### Exercise prompt
Give all of the data below again exactly, and drop the images.

Page-level text extractions

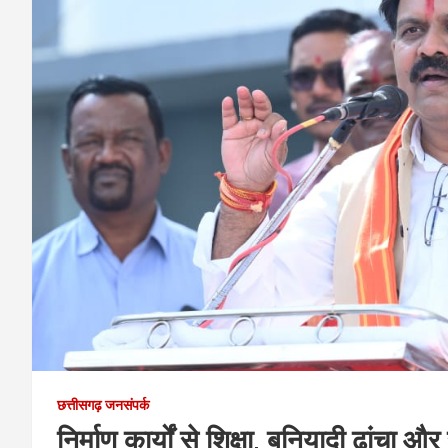
छत्तीसगढ़ जनसंपर्क
निर्माण कार्यों से शिक्षा, बुनियादी ढां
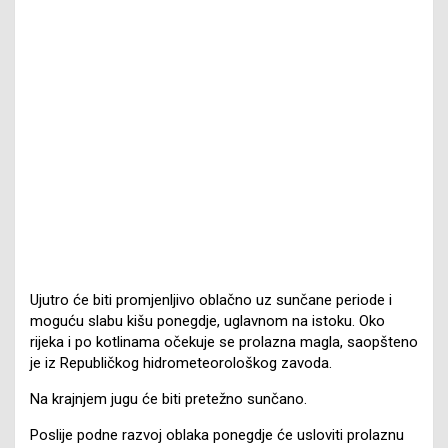
Ujutro će biti promjenljivo oblačno uz sunčane periode i
moguću slabu kišu ponegdje, uglavnom na istoku. Oko
rijeka i po kotlinama očekuje se prolazna magla, saopšteno
je iz Republičkog hidrometeorološkog zavoda.
Na krajnjem jugu će biti pretežno sunčano.
Poslije podne razvoj oblaka ponegdje će usloviti prolaznu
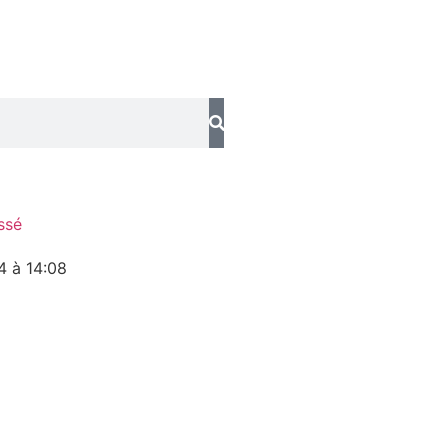
ssé
24 à 14:08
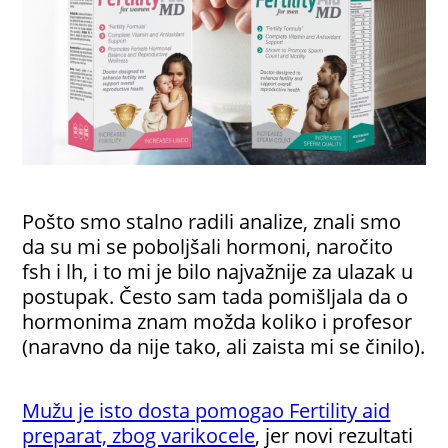
Pošto smo stalno radili analize, znali smo
da su mi se poboljšali hormoni, naročito
fsh i lh, i to mi je bilo najvažnije za ulazak u
postupak. Često sam tada pomišljala da o
hormonima znam možda koliko i profesor
(naravno da nije tako, ali zaista mi se činilo).
Mužu je isto dosta pomogao Fertility aid
preparat, zbog varikocele
, jer novi rezultati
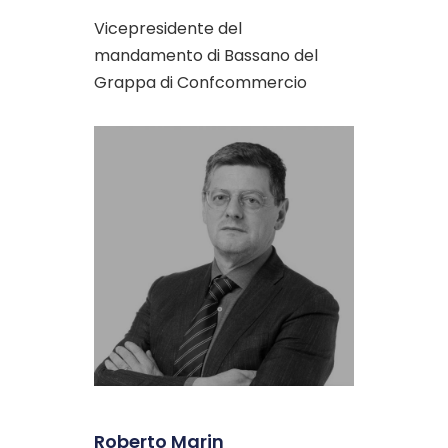
Vicepresidente del
mandamento di Bassano del
Grappa di Confcommercio
Roberto Marin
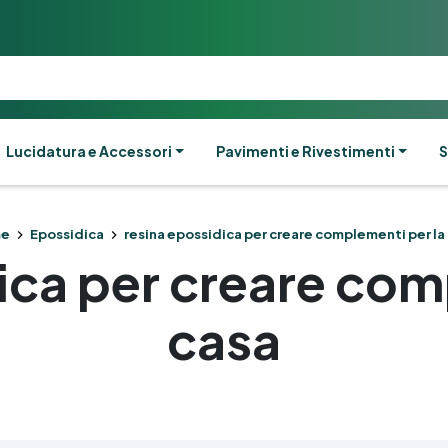
Lucidatura e Accessori
Pavimenti e Rivestimenti
S
e
Epossidica
resina epossidica per creare complementi per la
ica per creare com
casa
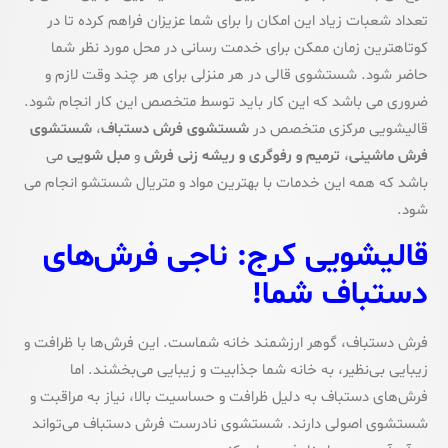
تعداد شعبات زیاد این امکان را برای شما عزیزان فراهم کرده تا در
کوتاهترین زمان ممکن برای خدمت رسانی در محل مورد نظر شما
حاضر شود. شستشوی قالی در هر منزلی برای هر چند وقت لازم و
ضروری می باشد که این کار باید توسط متخصص این کار انجام شود.
قالیشویی مرکزی متخصص در
شستشوی فرش دستباف
،
شستشوی
فرش ماشینی
،
ترمیم و رفوگری و ریشه زنی فرش
و
مبل شویی
می
باشد که همه این خدمات با بهترین مواد و متریال شستشو انجام می
شود.
قالیشویی کرج: ناجی فرش‌های
دستباف شما!
فرش دستباف، گوهر ارزشمند خانه شماست. این فرش‌ها با ظرافت و
زیبایی بی‌نظیر، به خانه شما جذابیت و زیبایی می‌بخشند. اما
فرش‌های دستباف به دلیل ظرافت و حساسیت بالا، نیاز به مراقبت و
شستشوی اصولی دارند. شستشوی نادرست فرش دستباف می‌تواند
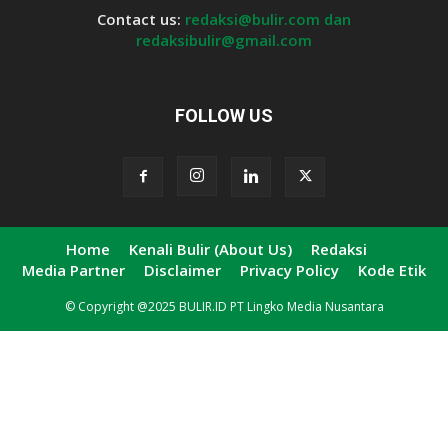
Contact us:
redaksi@bulir.com dan
redaksibulir@gmail.com
FOLLOW US
Home
Kenali Bulir (About Us)
Redaksi
Media Partner
Disclaimer
Privacy Policy
Kode Etik
© Copyright @2025 BULIR.ID PT Lingko Media Nusantara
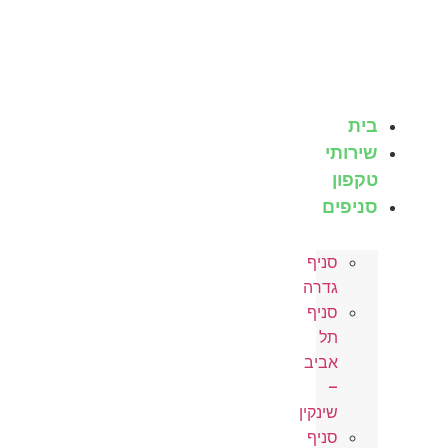
לג
תוכן
בית
שירותי
טקפון
סניפים
סניף
גדרה
סניף
תל
אביב
–
שינקין
סניף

### Response to this task
छत्तीसगढ़ जनसंपर्क
निर्माण कार्यों से शिक्षा, बुनियादी ढां
Ujutro će biti promjenljivo oblačno uz sunčane periode i
moguću slabu kišu ponegdje, uglavnom na istoku. Oko
rijeka i po kotlinama očekuje se prolazna magla, saopšteno
je iz Republičkog hidrometeorološkog zavoda.
Na krajnjem jugu će biti pretežno sunčano.
Poslije podne razvoj oblaka ponegdje će usloviti prolaznu
ssé
24 à 14:08
Pošto smo stalno radili analize, znali smo
da su mi se poboljšali hormoni, naročito
fsh i lh, i to mi je bilo najvažnije za ulazak u
postupak. Često sam tada pomišljala da o
hormonima znam možda koliko i profesor
(naravno da nije tako, ali zaista mi se činilo).
Mužu je isto dosta pomogao Fertility aid
preparat, zbog varikocele
, jer novi rezultati
Vicepresidente del
mandamento di Bassano del
Grappa di Confcommercio
Roberto Marin
Lucidatura e Accessori
Pavimenti e Rivestimenti
S
e
Epossidica
resina epossidica per creare complementi per la
ica per creare com
casa
تعداد شعبات زیاد این امکان را برای شما عزیزان فراهم کرده تا در
کوتاهترین زمان ممکن برای خدمت رسانی در محل مورد نظر شما
حاضر شود. شستشوی قالی در هر منزلی برای هر چند وقت لازم و
ضروری می باشد که این کار باید توسط متخصص این کار انجام شود.
قالیشویی مرکزی متخصص در
شستشوی فرش دستباف
،
شستشوی
فرش ماشینی
،
ترمیم و رفوگری و ریشه زنی فرش
و
مبل شویی
می
باشد که همه این خدمات با بهترین مواد و متریال شستشو انجام می
شود.
قالیشویی کرج: ناجی فرش‌های
دستباف شما!
فرش دستباف، گوهر ارزشمند خانه شماست. این فرش‌ها با ظرافت و
زیبایی بی‌نظیر، به خانه شما جذابیت و زیبایی می‌بخشند. اما
فرش‌های دستباف به دلیل ظرافت و حساسیت بالا، نیاز به مراقبت و
شستشوی اصولی دارند. شستشوی نادرست فرش دستباف می‌تواند
Contact us:
redaksi@bulir.com dan
redaksibulir@gmail.com
FOLLOW US
Home
Kenali Bulir (About Us)
Redaksi
Media Partner
Disclaimer
Privacy Policy
Kode Etik
© Copyright @2025 BULIR.ID PT Lingko Media Nusantara
לג
תוכן
בית
שירותי
טקפון
סניפים
סניף
גדרה
סניף
תל
אביב
–
שינקין
סניף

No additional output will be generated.